The data.
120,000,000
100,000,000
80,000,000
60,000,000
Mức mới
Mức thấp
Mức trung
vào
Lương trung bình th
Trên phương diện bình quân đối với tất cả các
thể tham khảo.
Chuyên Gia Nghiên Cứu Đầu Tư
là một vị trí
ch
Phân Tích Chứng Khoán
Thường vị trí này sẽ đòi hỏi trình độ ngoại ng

To do.
Would you return the full set of entries, unchanged in every detail?

Task solution.
120,000,000
100,000,000
80,000,000
60,000,000
Mức mới
Mức thấp
Mức trung
vào
Lương trung bình th
Trên phương diện bình quân đối với tất cả các
thể tham khảo.
Chuyên Gia Nghiên Cứu Đầu Tư
là một vị trí
ch
Phân Tích Chứng Khoán
Thường vị trí này sẽ đòi hỏi trình độ ngoại ng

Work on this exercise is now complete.